> **GOAL OF THE EXERCISE**: The expected response is the full listing, retyped exactly, without its images.

> **SUPPLIED MATERIAL**:

..............................

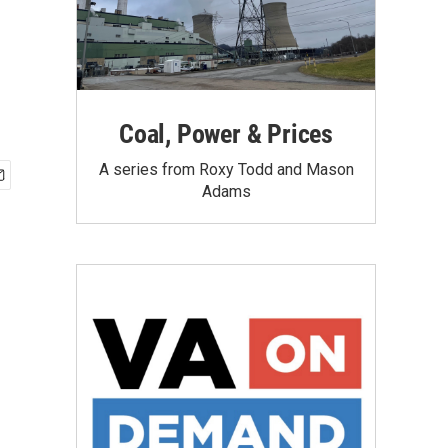
Coal, Power & Prices
A series from Roxy Todd and Mason
Adams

..............................

> **SOLUTION BELOW**:
Coal, Power & Prices
A series from Roxy Todd and Mason
Adams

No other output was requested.